Review by Booklist Review
Since the early nineteenth century, Black bookstores have played a major role in community-building, political education, activism, and Black pride. Adams chronicles the courageous, determined, and tenacious people who ran legendary bookstores across the country. The desire of store owners to create spaces for Black education and growth has been countered by the determination of white politicians and publishers to snuff this out. David Ruggles, who started the first Black bookstore in 1834, was threatened with lynching and enslavement for selling abolitionist literature; his store was eventually torched. Black bookstores during the civil rights era were regularly surveilled by Hoover's FBI as "cultural centers for extremism." Under Nixon, the IRS hassled Black bookstores he deemed "ideological, militant, subversive, or radical organizations." Yet Black bookstores continued to respond to the needs of students, families, activists, and organizers. Despite overt racism, gentrification, and the online revolution, the Black bookstore will never vanish. As Maya Angelou observed: "Bookstores owned by African-American merchants have helped us to survive and thrive with some passion, some compassion, some humor and style."
From Booklist, Copyright (c) American Library Association. Used with permission.

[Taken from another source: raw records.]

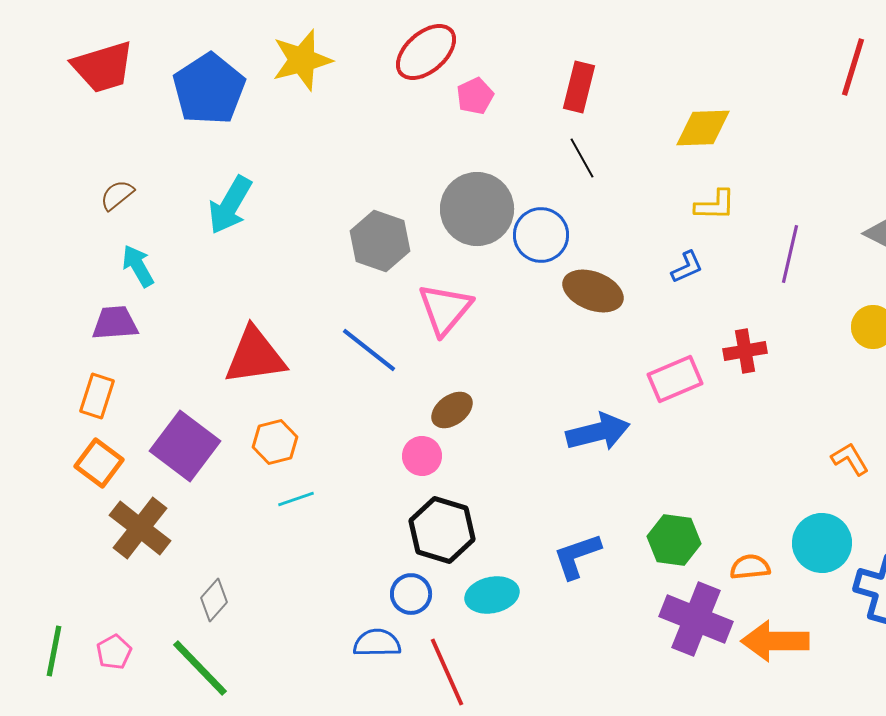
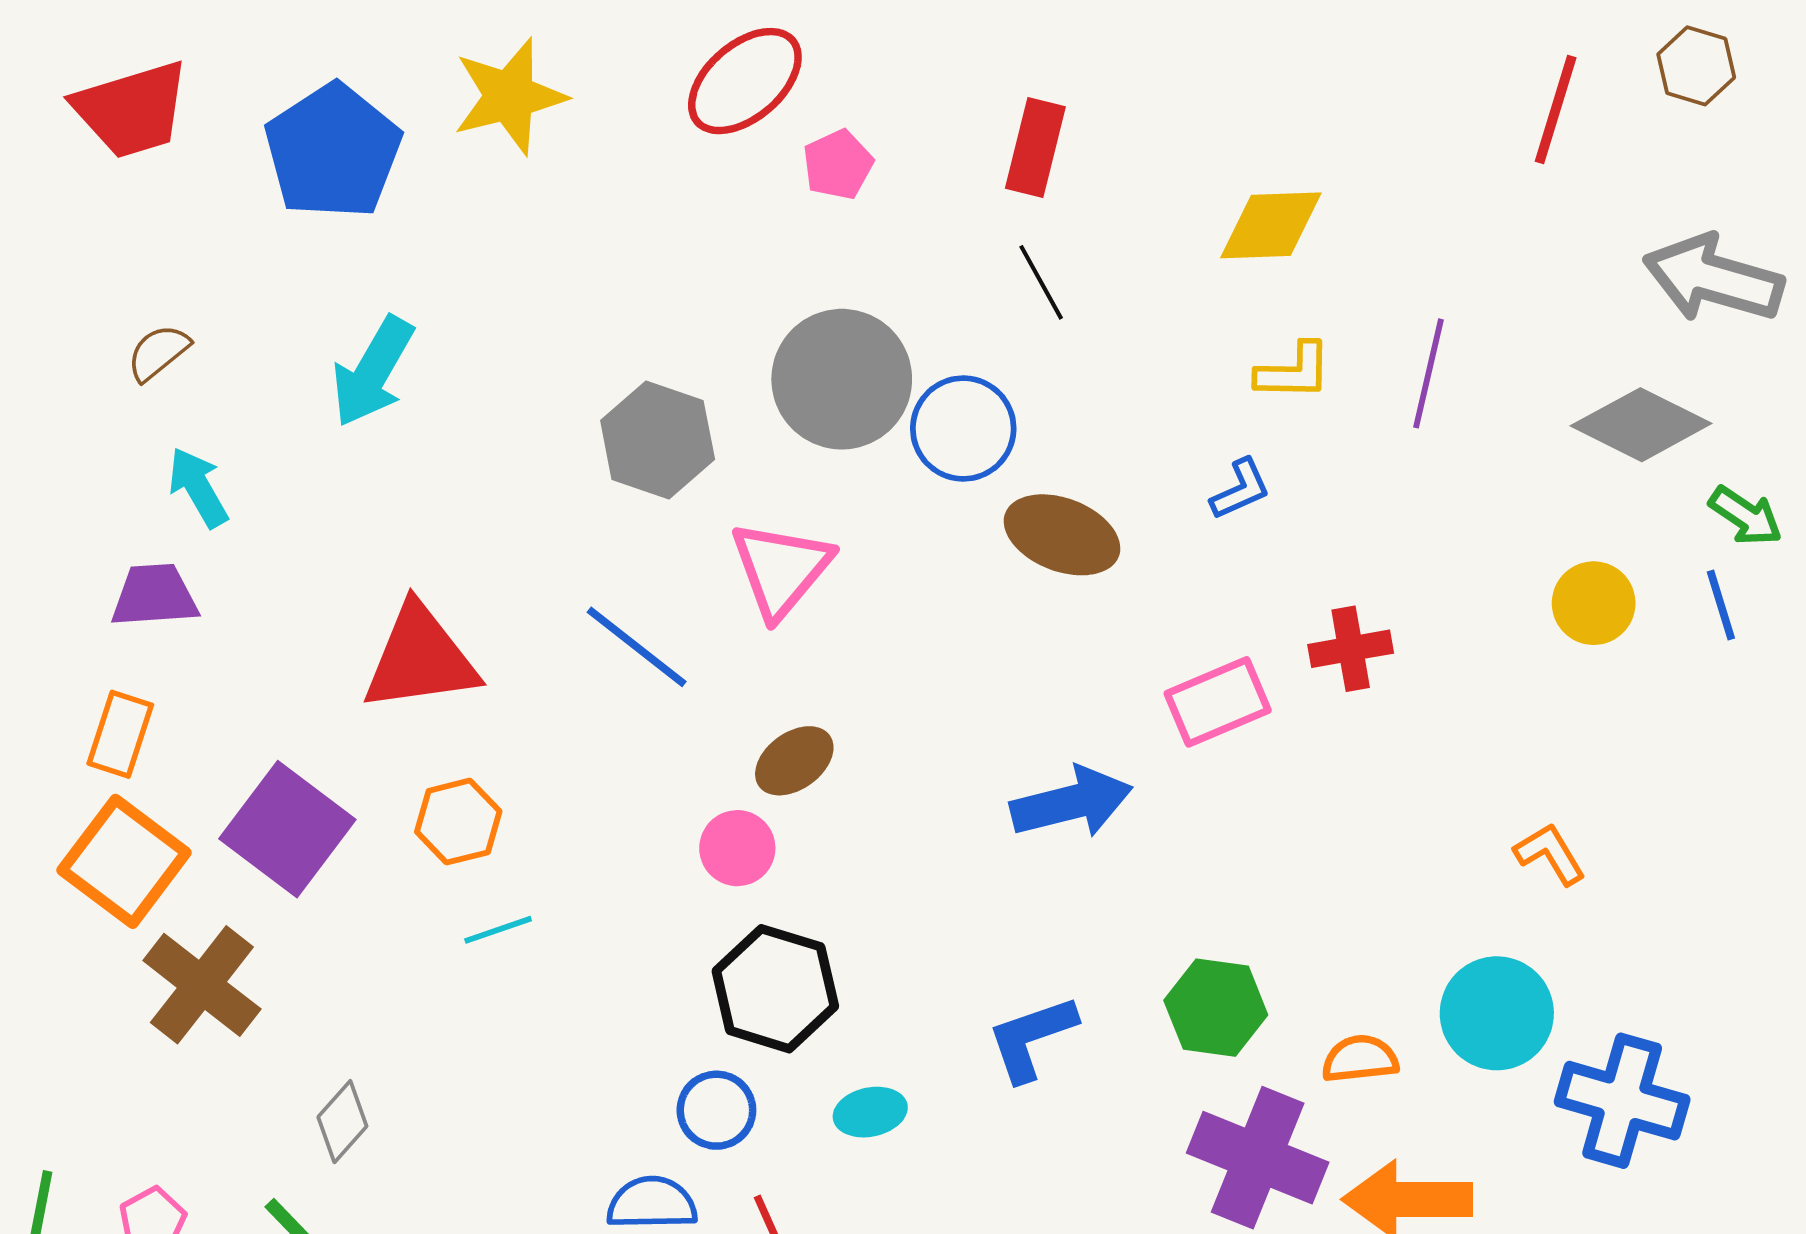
purple line: (790, 254) -> (1428, 373), moved
orange square: (99, 463) -> (124, 861), size x1.4
cyan ellipse: (492, 595) -> (870, 1112), size x0.7

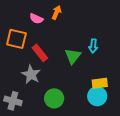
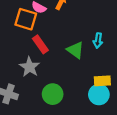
orange square: (16, 39) -> (26, 19), moved
green triangle: (73, 56) -> (75, 50), turned -36

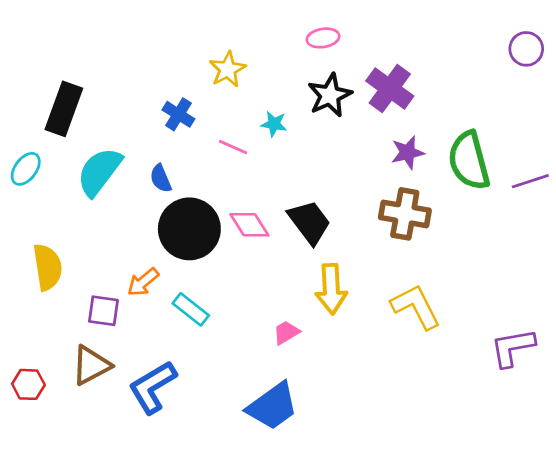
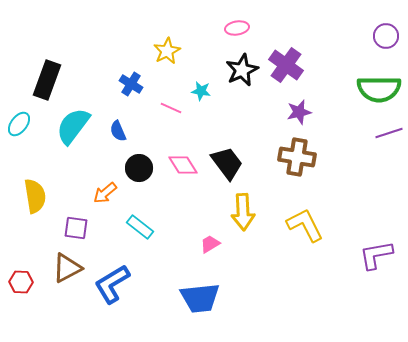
green semicircle: (469, 161) -> (379, 89), moved, turned -75
black circle: (189, 229) -> (139, 168), size x0.6
orange arrow: (143, 282) -> (105, 193), moved
blue trapezoid: (273, 406) -> (200, 298), turned 30

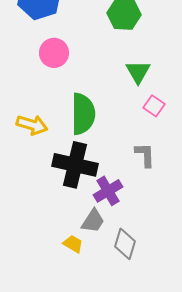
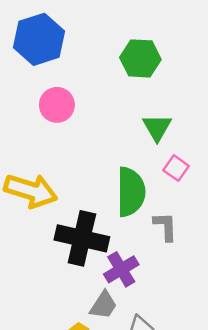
green semicircle: (83, 114) -> (131, 192), moved
yellow arrow: (32, 125) -> (31, 191), size x1.4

Review by Publisher's Weekly Review
Former NBC News journalist Adams debuts with an illuminating history of America's Black-owned bookstores. She begins with Black abolitionist David Ruggles, whose Tribeca shop, opened in 1834, established a template that many Black booksellers would follow: prioritizing community and politics. From there Adams tracks how different store owners' political convictions shaped their approach to art and activism over time; along the way, she makes professional associations and book distribution into the stuff of riveting drama. In discussing radical bookshops that emerged in the 1960s, for example, she outlines how they were spied on by COINTELPRO operatives (in at least one case, booksellers will be paranoid to hear, by a store "regular"). Later, in addressing existential challenges facing the Los Angeles bookstore Eso Won in the 1990s, she hints at disagreements within the city's Black community over which of its Black-owned bookstores was more legitimate, as some stores turned away from politics and embraced a more commercial mindset. She also touches on blockbuster Black authors, from W.E.B. DuBois to Angela Davis, and the history of the Black publishing industry. A final focus on a new generation of Black bookstore owners--along with a long list of shops all over the U.S.--makes for an invigorating conclusion. This will hold immense appeal for bibliophiles. (Nov.)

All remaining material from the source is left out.